TASK GOAL:
From the entries below, count the lines holding the word "External" and give nothing but the number.
BEGIN DATA UNDER STUDY
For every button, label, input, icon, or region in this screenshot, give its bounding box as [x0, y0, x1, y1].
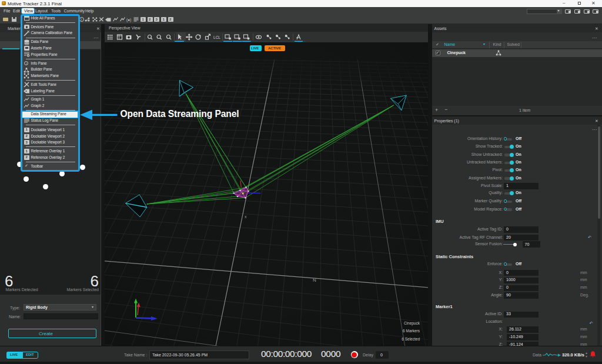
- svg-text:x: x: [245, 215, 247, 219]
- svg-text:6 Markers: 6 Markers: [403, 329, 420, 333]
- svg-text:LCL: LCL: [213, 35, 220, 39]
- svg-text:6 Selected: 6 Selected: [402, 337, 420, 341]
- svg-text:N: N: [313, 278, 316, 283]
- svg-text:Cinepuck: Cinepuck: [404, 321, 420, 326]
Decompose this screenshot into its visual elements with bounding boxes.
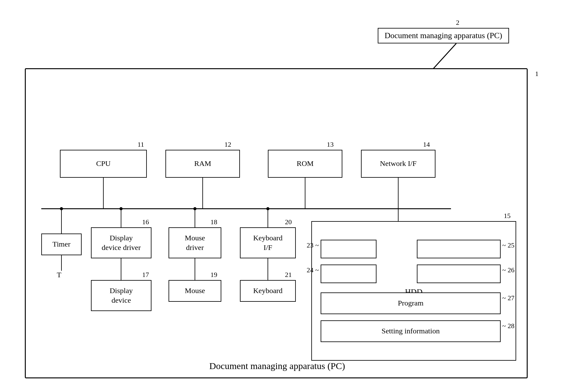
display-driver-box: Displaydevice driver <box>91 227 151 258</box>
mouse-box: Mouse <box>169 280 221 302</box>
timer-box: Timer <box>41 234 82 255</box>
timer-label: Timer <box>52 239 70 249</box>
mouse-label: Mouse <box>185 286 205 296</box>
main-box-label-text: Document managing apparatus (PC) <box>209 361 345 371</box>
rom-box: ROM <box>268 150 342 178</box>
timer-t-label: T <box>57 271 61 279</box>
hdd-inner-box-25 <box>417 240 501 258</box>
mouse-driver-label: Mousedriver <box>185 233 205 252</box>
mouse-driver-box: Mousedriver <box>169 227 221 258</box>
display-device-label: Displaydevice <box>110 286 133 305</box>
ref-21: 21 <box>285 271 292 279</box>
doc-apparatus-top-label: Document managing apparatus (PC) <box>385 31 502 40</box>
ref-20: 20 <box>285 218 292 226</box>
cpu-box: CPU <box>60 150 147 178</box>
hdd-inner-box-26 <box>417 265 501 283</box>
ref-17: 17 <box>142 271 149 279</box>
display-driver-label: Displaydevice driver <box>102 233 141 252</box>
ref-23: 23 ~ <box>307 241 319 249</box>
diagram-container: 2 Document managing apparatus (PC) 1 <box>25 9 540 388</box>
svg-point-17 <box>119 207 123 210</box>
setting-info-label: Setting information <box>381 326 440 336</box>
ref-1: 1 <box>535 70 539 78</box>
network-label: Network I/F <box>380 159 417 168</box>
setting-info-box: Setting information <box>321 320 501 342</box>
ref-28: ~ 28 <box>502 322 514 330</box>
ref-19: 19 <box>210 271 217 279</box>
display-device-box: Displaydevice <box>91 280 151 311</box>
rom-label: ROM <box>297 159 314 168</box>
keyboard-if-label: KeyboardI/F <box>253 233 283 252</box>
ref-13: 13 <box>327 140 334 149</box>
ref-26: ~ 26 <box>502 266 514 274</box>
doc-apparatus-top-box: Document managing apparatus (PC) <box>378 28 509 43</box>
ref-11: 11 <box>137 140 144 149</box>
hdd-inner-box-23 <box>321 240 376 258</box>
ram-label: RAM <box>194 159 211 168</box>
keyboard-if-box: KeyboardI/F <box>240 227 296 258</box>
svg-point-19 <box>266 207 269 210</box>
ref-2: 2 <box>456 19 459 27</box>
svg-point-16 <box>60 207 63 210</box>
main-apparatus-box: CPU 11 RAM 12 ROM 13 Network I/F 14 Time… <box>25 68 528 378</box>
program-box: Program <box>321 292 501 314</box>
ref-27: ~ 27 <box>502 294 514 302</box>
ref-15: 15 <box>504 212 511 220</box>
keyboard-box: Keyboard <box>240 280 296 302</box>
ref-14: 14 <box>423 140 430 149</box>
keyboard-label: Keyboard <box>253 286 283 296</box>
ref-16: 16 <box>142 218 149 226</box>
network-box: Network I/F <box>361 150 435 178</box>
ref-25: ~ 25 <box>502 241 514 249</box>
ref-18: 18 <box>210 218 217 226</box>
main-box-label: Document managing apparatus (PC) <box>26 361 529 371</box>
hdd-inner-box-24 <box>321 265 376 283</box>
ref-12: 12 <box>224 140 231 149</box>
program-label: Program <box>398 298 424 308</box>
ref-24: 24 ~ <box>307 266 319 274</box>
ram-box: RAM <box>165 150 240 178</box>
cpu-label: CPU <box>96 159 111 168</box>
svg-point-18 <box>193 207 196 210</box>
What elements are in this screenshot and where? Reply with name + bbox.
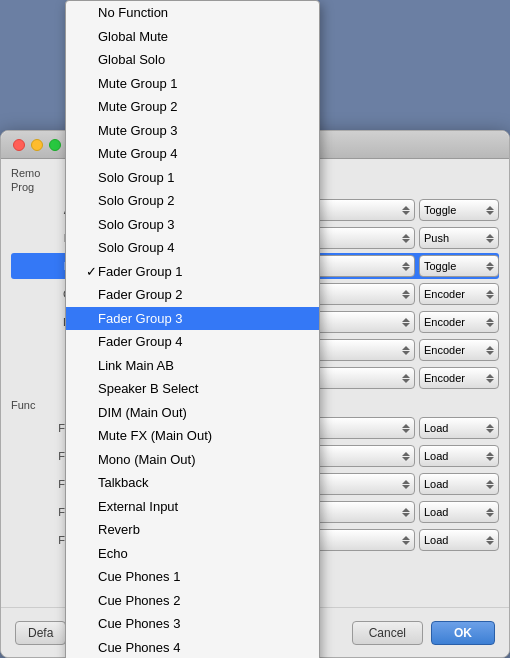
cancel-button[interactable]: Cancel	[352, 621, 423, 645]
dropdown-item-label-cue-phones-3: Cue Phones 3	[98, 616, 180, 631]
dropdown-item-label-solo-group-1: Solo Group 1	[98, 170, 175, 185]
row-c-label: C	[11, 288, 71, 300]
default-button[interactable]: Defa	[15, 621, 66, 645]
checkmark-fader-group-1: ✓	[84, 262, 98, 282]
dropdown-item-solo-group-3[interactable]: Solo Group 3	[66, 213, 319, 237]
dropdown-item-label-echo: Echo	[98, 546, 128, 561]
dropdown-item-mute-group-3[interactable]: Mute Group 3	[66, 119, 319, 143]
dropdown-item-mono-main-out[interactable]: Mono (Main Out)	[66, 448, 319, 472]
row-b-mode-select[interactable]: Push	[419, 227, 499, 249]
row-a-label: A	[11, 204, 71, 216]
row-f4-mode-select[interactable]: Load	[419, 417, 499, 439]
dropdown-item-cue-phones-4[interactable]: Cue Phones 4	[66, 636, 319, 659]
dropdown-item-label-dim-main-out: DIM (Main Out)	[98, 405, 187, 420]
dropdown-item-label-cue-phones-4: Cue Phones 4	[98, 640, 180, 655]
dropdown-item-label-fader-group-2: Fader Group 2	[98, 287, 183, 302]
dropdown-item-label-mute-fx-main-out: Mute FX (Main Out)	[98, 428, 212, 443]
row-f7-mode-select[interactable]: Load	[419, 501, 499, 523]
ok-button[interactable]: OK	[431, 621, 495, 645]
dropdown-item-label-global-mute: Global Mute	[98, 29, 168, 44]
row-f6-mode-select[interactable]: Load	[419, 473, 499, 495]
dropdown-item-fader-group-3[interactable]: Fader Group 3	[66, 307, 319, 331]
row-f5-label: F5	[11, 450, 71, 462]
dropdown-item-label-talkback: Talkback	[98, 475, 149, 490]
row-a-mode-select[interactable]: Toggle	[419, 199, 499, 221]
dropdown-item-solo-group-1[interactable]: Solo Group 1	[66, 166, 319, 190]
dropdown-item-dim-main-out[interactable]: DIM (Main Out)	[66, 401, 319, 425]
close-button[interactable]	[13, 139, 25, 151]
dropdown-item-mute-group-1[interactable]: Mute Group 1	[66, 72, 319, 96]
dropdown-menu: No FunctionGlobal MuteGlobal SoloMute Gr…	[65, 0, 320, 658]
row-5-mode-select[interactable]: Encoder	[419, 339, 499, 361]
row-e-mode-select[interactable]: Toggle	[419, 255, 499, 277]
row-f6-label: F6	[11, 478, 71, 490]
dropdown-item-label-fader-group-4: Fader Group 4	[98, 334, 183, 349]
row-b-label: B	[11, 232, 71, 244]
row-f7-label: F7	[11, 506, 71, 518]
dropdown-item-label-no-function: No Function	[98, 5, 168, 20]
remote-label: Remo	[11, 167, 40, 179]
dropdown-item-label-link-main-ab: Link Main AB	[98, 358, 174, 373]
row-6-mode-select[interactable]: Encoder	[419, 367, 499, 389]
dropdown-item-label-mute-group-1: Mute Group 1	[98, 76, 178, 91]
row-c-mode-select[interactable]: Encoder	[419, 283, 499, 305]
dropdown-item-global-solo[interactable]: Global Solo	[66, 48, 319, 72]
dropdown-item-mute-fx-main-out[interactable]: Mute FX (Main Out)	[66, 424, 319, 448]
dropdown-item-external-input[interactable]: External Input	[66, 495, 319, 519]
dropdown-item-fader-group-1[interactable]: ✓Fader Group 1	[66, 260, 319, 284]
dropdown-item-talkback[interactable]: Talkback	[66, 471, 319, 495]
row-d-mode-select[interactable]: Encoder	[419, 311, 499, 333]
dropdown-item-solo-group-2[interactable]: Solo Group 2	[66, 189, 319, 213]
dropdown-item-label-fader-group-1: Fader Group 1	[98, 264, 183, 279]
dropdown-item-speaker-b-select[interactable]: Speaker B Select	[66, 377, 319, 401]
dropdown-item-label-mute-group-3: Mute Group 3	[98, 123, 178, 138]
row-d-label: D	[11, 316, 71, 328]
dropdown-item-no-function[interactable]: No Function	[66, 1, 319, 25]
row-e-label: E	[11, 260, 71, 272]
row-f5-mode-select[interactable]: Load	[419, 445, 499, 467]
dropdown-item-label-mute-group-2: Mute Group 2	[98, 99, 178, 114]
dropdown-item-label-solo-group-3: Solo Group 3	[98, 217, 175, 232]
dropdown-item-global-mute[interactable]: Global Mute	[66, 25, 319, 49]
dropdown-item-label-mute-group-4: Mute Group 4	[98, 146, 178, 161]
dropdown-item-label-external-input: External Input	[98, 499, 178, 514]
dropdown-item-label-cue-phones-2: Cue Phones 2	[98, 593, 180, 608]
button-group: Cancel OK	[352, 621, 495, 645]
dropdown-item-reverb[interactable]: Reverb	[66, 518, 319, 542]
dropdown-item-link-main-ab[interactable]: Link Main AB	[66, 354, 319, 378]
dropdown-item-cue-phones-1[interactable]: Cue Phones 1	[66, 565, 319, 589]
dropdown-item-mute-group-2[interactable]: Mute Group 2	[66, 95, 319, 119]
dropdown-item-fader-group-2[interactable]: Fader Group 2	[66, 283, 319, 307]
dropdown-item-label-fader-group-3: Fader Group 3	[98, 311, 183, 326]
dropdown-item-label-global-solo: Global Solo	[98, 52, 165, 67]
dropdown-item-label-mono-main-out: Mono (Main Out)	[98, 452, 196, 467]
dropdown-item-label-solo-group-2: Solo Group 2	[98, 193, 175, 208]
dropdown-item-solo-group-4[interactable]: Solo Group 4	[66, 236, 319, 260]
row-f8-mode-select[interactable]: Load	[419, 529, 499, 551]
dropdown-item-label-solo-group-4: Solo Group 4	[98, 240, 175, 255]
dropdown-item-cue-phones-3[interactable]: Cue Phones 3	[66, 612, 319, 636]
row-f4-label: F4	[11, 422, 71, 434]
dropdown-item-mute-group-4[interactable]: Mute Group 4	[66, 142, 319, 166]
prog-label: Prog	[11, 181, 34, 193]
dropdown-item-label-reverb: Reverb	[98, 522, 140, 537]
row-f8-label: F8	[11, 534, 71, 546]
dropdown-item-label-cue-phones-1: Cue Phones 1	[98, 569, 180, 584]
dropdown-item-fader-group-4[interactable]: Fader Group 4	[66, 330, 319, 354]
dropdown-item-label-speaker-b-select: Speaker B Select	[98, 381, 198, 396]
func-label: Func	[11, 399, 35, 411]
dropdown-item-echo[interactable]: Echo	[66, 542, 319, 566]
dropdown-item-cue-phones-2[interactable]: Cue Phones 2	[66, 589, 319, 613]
END DATA UNDER STUDY
ANSWER BOX:
2